Zhao Xiao-Dong, Tang Zi-Lu, Wang Zu-Heng, Dong Jie, Xu Song
Jinling School of Clinical Medicine, Nanjing Medical University, Nanjing, Jiangsu 210002, China.
Department of Urology, General Hospital of Eastern Theater Command / Jinling Hospital Affiliated to Nanjing University School of Medicine, Nanjing, Jiangsu 210002, China.
Zhonghua Nan Ke Xue. 2022 Nov;28(11):996-1005.
To explore the value of miR-129 in the diagnosis, treatment and prediction of the clinical prognosis of PCa by observing the correlation between miR-129 and the progression of the malignancy.
This retrospective analysis included 310 male patients who visited the Department of Urology of the General Hospital of Eastern Theater Command from January 2014 to January 2022, 80 as normal healthy men, 80 with BPH, and the other 150 with PCa treated by radical prostatectomy without chemotherapy, radiotherapy or androgen-deprivation therapy. We determined the miR-129 expression in the serum and prostatic tissue of all the subjects by real-time quantitative PCR (RT-qPCR), performed pathological grading of the primary cancerous and pericancerous (≥ 3 cm from the focus) prostate tissues from the 150 PCa patients, collected the demographic and clinical data on all the subjects, and analyzed the correlation of their demographic data with the clinical parameters. We selected and transfected PC-3 and DU-145 cell lines with miR-129 precursor or miR-129 scramble, assessed the proliferation ability of each cell line and detected the expression levels of related proteins by cell proliferation assay and Western blot.
The expression of miR-129 was significantly decreased in the serum of the PCa patients compared with that in the normal healthy men and BPH patients (P < 0.01), so was it in the PCa tissue in comparison with that in the pericancerous prostatic tissue (P < 0.01), and it was negatively correlated with the preoperative serum PSA level (P < 0.001), histological grade (P < 0.001), pathological stage (P < 0.001), Gleason score (P < 0.001), lymph node metastasis (P = 0.02), angiolymphatic invasion (P = 0.021) and biochemical recurrence (BCR) (P=0.001). Kaplan-Meier analysis showed a strong correlation of down-regulated miR-129 expression with a lower BCR-free survival rate, while multivariate survival analysis indicated that the expression of miR-129 was an independent prognostic indicator of BCR-free survival of the PCa patients (P < 0.001). Highly expressed miR-129 significantly inhibited the proliferation of PCa cells by regulating the expressions of cell cycle-regulatory proteins.
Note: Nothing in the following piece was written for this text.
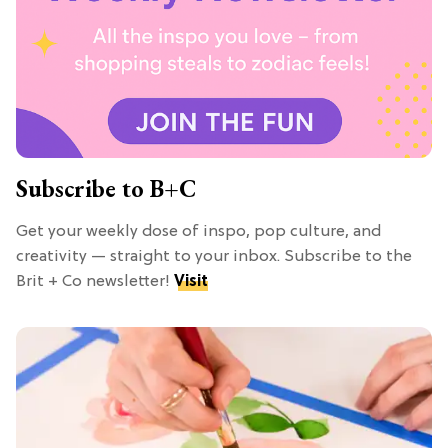
Subscribe to B+C
Get your weekly dose of inspo, pop culture, and
creativity — straight to your inbox. Subscribe to the
Brit + Co newsletter!
Visit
The expression of miR-129 is significantly down-regulated in PCa tissues, which plays an important role in inhibiting the proliferation of PCa cells and tumor progression and improving BCR-free survival. Therefore, miR-129 can be considered as a new independent biomarker for the diagnosis, treatment and prediction of the clinical prognosis of PCa.
通过观察miR - 129与恶性肿瘤进展之间的相关性,探讨其在前列腺癌(PCa)临床诊断、治疗及预后预测中的价值。
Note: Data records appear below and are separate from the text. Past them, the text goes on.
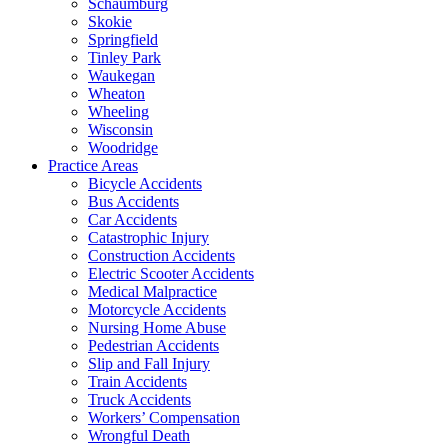
Schaumburg
Skokie
Springfield
Tinley Park
Waukegan
Wheaton
Wheeling
Wisconsin
Woodridge
Practice Areas
Bicycle Accidents
Bus Accidents
Car Accidents
Catastrophic Injury
Construction Accidents
Electric Scooter Accidents
Medical Malpractice
Motorcycle Accidents
Nursing Home Abuse
Pedestrian Accidents
Slip and Fall Injury
Train Accidents
Truck Accidents
Workers’ Compensation
Wrongful Death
本回顾性分析纳入了2014年1月至2022年1月在东部战区总医院泌尿外科就诊的310例男性患者,其中80例为正常健康男性,80例为良性前列腺增生(BPH)患者,另外150例为接受了前列腺癌根治术且未进行化疗、放疗或雄激素剥夺治疗的PCa患者。我们通过实时定量聚合酶链反应(RT - qPCR)测定了所有受试者血清和前列腺组织中的miR - 129表达,对150例PCa患者的原发性癌组织及癌旁(距病灶≥3 cm)前列腺组织进行了病理分级,收集了所有受试者的人口统计学和临床数据,并分析了其人口统计学数据与临床参数之间的相关性。我们选用miR - 129前体或miR - 129乱序序列转染PC - 3和DU - 145细胞系,通过细胞增殖试验和蛋白质免疫印迹法评估各细胞系的增殖能力并检测相关蛋白的表达水平。
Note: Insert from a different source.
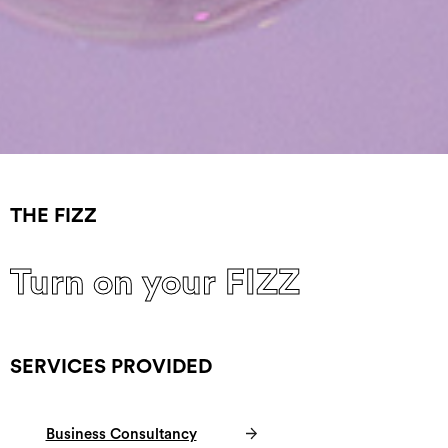
THE FIZZ
Turn on your FIZZ
SERVICES PROVIDED
Business Consultancy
与正常健康男性和BPH患者相比,PCa患者血清中miR - 129的表达显著降低(P < 0.01),与癌旁前列腺组织相比,PCa组织中的miR - 129表达也显著降低(P < 0.01),且其与术前血清前列腺特异抗原(PSA)水平(P < 0.001)、组织学分级(P < 0.001)、病理分期(P < 0.001)、Gleason评分(P < 0.001)、淋巴结转移(P = 0.02)、血管淋巴管浸润(P = 0.021)及生化复发(BCR)(P = 0.001)呈负相关。Kaplan - Meier分析显示,miR - 129表达下调与较低的无BCR生存率密切相关,而多因素生存分析表明,miR - 129的表达是PCa患者无BCR生存的独立预后指标(P < 故结论:PCa组织中miR - 129的表达显著下调,其在抑制PCa细胞增殖、肿瘤进展及提高无BCR生存率方面发挥着重要作用。因此,miR - 129可被视为PCa临床诊断、治疗及预后预测的一种新的独立生物标志物。 001)。高表达的miR - 129通过调节细胞周期调节蛋白的表达显著抑制了PCa细胞的增殖。